### Collected data
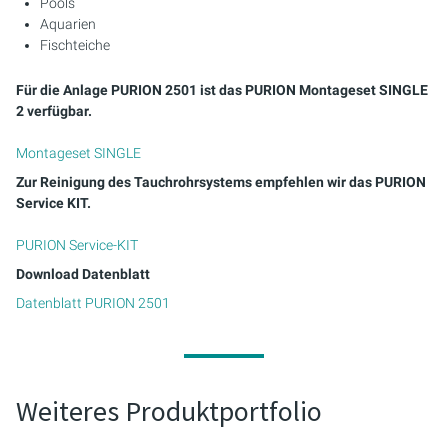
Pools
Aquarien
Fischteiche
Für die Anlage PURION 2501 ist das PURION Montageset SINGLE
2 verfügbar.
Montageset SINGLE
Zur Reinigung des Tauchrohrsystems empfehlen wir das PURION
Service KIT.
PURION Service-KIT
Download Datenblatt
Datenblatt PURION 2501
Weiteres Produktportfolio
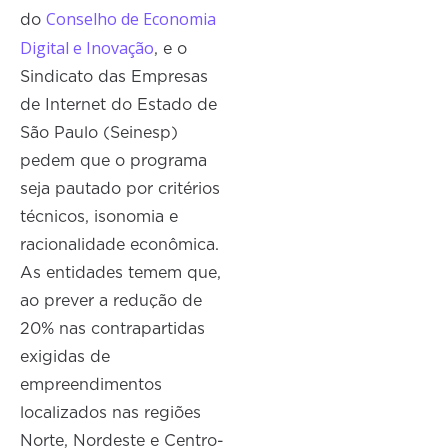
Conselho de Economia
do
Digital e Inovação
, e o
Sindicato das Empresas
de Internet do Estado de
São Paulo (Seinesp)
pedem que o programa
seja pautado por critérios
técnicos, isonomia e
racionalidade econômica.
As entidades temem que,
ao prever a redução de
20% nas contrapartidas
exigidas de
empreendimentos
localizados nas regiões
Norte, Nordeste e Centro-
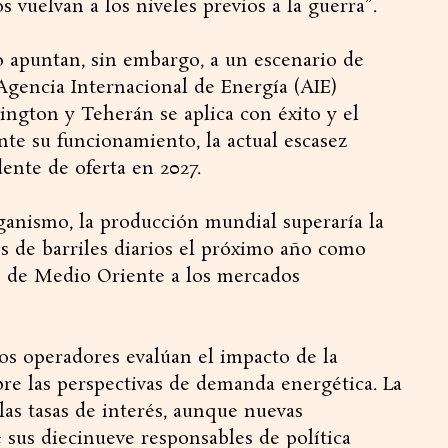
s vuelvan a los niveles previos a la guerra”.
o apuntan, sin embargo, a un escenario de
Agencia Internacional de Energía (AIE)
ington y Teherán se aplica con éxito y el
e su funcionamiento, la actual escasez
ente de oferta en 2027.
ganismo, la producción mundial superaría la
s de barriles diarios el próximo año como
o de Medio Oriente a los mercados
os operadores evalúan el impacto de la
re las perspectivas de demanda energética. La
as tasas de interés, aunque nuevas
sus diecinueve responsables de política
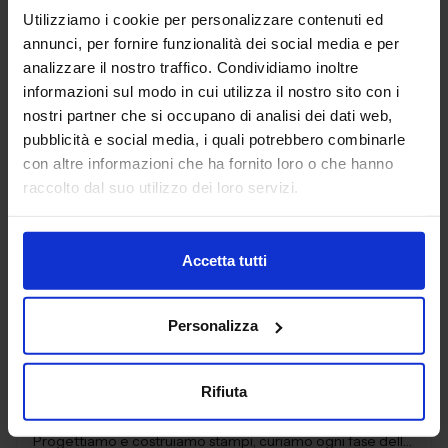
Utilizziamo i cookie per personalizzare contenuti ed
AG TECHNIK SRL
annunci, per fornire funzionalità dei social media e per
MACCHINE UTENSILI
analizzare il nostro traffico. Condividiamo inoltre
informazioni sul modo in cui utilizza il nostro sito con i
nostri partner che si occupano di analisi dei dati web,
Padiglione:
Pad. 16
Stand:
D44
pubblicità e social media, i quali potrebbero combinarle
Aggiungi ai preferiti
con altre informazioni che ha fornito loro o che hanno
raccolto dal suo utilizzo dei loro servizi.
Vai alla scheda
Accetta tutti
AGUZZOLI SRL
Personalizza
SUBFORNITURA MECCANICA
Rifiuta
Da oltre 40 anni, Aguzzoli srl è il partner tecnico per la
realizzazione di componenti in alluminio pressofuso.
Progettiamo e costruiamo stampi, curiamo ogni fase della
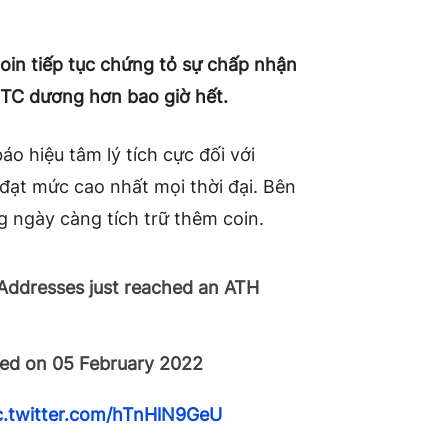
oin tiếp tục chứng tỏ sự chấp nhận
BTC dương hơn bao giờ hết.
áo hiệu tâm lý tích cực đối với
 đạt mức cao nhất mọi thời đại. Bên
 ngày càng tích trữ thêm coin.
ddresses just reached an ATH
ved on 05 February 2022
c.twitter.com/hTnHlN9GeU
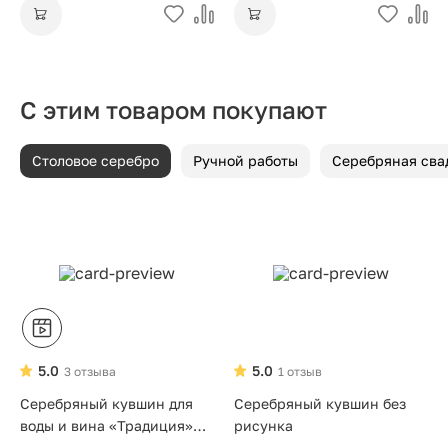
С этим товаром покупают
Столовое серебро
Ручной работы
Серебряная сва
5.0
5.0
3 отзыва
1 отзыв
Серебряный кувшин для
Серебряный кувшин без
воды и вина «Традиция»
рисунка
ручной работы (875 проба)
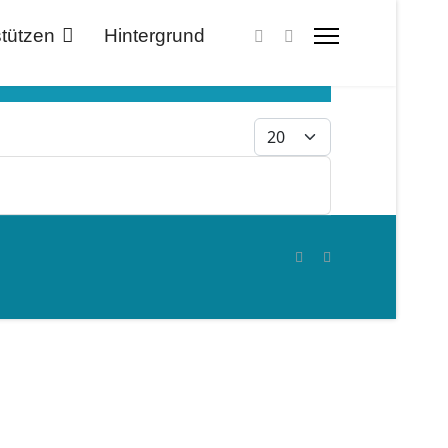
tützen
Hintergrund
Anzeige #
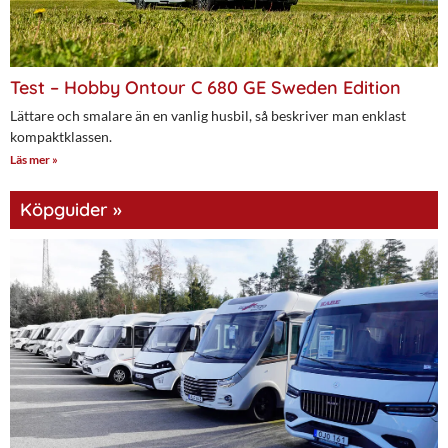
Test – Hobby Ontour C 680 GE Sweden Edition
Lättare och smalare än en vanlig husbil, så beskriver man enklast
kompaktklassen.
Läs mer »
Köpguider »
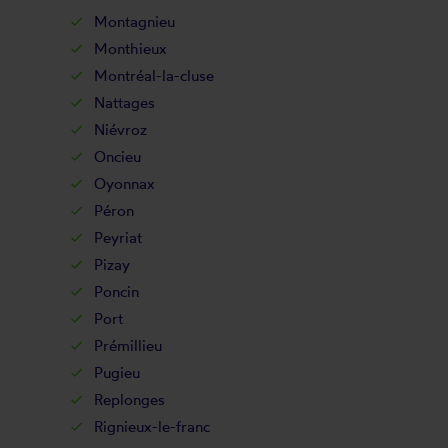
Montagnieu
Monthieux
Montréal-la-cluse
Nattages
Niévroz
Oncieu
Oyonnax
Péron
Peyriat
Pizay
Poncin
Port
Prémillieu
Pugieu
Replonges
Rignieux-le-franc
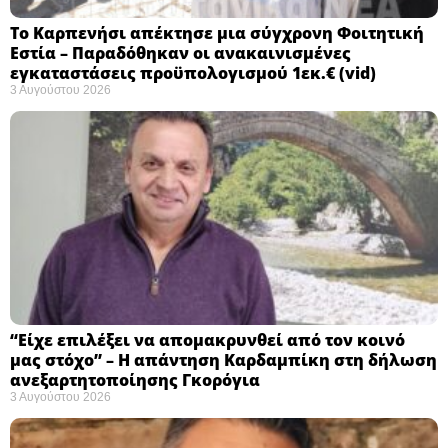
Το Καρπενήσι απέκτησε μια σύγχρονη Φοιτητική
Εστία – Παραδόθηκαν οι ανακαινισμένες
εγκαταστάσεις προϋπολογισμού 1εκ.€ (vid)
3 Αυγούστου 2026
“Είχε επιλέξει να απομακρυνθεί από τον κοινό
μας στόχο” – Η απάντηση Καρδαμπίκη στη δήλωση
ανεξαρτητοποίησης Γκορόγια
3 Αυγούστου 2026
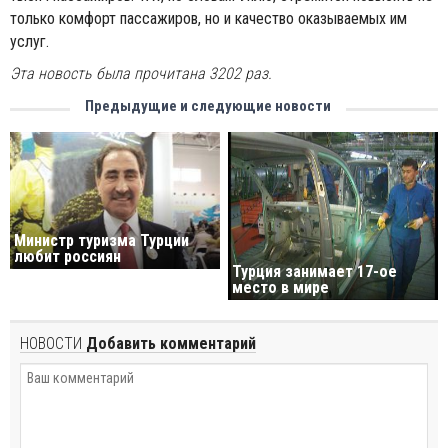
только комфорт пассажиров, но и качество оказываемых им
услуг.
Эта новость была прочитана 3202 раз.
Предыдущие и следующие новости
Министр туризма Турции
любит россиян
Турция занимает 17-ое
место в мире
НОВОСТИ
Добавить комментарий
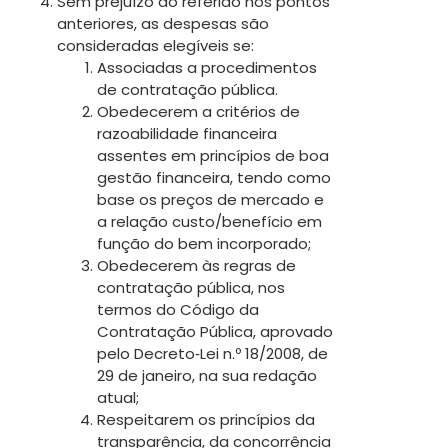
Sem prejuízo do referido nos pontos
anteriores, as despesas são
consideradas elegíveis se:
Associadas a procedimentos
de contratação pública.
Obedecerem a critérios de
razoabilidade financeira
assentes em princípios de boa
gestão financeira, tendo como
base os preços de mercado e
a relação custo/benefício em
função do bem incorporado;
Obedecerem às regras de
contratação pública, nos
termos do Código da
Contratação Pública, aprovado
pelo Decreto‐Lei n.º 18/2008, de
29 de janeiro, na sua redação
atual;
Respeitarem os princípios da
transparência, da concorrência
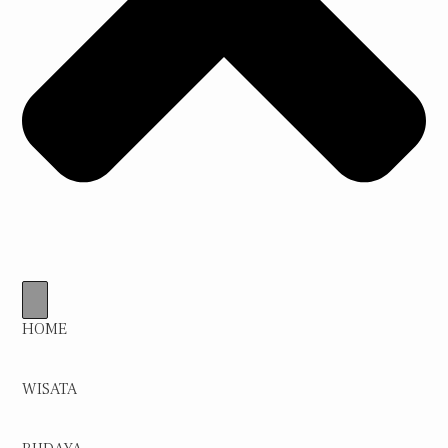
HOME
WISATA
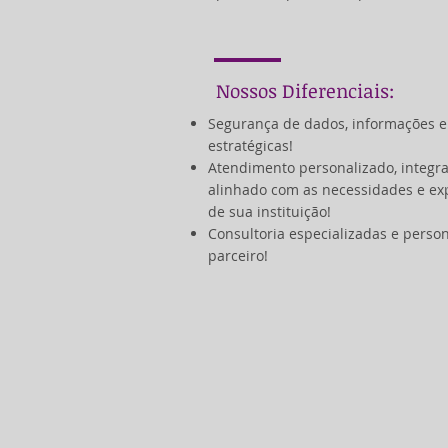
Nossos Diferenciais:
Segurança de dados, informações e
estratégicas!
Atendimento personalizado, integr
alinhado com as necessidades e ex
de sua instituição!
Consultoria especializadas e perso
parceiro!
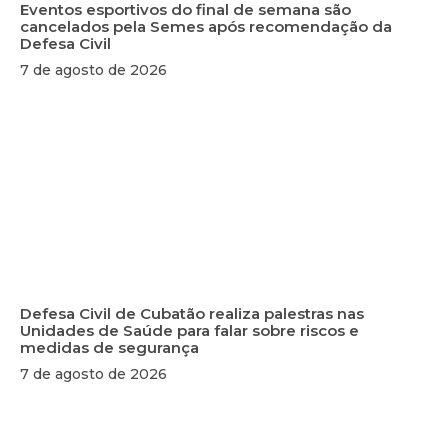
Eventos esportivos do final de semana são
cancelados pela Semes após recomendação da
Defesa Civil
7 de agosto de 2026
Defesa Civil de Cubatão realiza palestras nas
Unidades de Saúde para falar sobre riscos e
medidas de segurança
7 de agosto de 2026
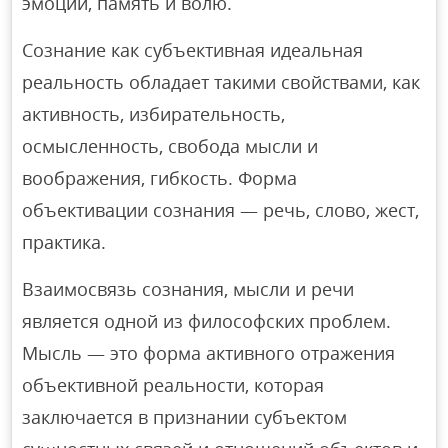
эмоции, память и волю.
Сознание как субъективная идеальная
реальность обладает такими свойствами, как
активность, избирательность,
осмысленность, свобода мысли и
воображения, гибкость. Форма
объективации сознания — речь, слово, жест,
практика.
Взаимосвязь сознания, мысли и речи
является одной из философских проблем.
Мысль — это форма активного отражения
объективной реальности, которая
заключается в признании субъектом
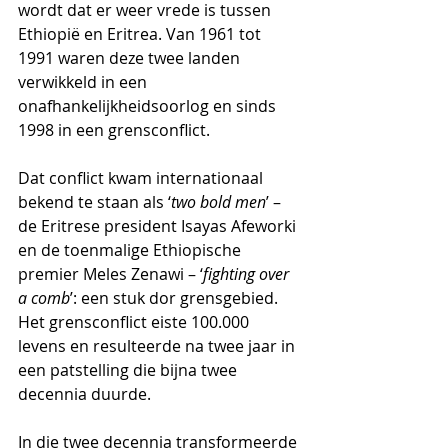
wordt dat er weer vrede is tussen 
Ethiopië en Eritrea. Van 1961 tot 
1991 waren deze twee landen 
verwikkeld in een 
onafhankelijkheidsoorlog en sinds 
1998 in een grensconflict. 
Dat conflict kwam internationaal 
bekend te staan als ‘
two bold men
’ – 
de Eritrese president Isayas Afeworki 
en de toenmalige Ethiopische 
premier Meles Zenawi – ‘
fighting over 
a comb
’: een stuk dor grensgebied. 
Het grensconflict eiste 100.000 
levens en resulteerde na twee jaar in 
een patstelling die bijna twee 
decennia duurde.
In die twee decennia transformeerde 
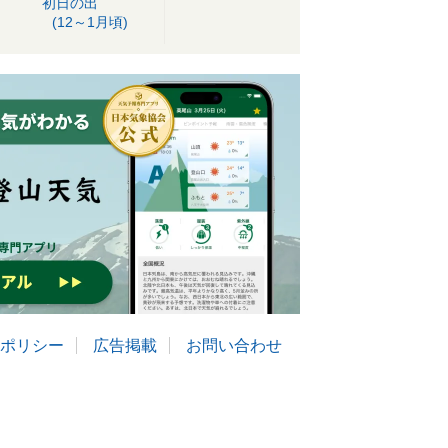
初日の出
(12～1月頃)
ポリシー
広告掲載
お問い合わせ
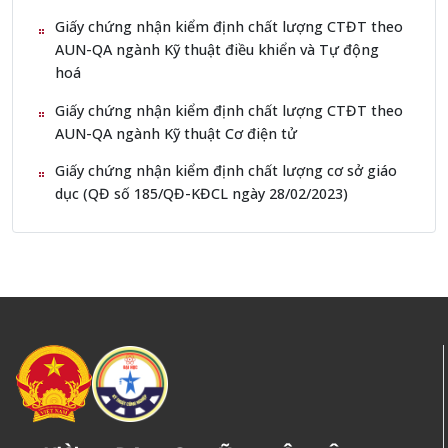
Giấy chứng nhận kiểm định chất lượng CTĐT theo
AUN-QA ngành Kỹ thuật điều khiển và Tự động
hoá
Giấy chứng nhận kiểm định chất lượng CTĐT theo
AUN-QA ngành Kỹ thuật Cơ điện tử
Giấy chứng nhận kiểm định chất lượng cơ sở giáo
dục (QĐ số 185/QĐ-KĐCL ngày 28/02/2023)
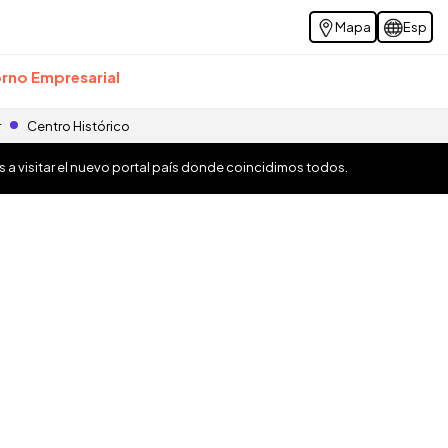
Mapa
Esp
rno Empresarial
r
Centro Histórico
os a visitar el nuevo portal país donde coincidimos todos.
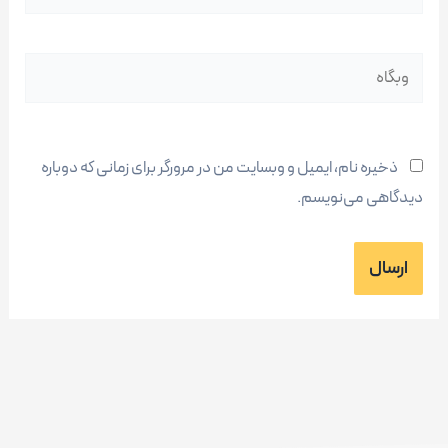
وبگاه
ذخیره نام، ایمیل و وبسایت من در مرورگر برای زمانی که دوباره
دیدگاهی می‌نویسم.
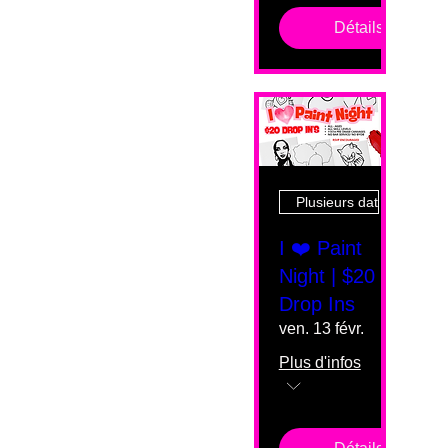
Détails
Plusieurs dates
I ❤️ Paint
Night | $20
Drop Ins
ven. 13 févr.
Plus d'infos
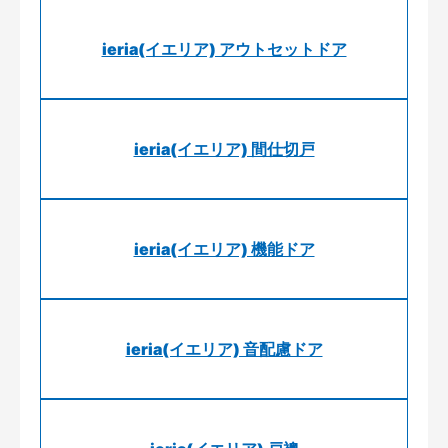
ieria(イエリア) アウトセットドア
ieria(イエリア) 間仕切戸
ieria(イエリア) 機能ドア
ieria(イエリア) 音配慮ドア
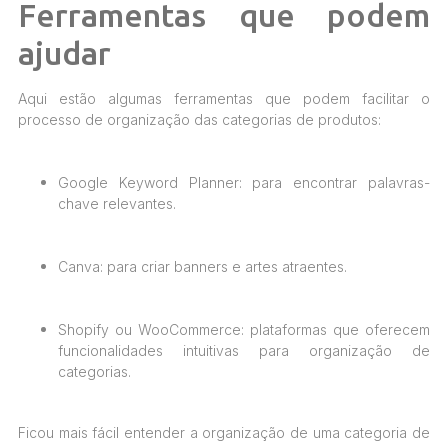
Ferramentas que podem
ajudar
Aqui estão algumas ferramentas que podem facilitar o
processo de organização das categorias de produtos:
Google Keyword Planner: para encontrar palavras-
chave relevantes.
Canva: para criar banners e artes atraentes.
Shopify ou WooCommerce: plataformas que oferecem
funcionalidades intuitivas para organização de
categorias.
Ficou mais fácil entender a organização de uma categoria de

### Task statement
Exercise for the records above: copy only the lines from the one with "re las perspectivas de demanda energética. La" to the one with "informazioni sul modo", both ends kept, and drop the pictures.

### Response
re las perspectivas de demanda energética. La
as tasas de interés, aunque nuevas
sus diecinueve responsables de política
Utilizziamo i cookie per personalizzare contenuti ed
AG TECHNIK SRL
annunci, per fornire funzionalità dei social media e per
MACCHINE UTENSILI
analizzare il nostro traffico. Condividiamo inoltre
informazioni sul modo in cui utilizza il nostro sito con i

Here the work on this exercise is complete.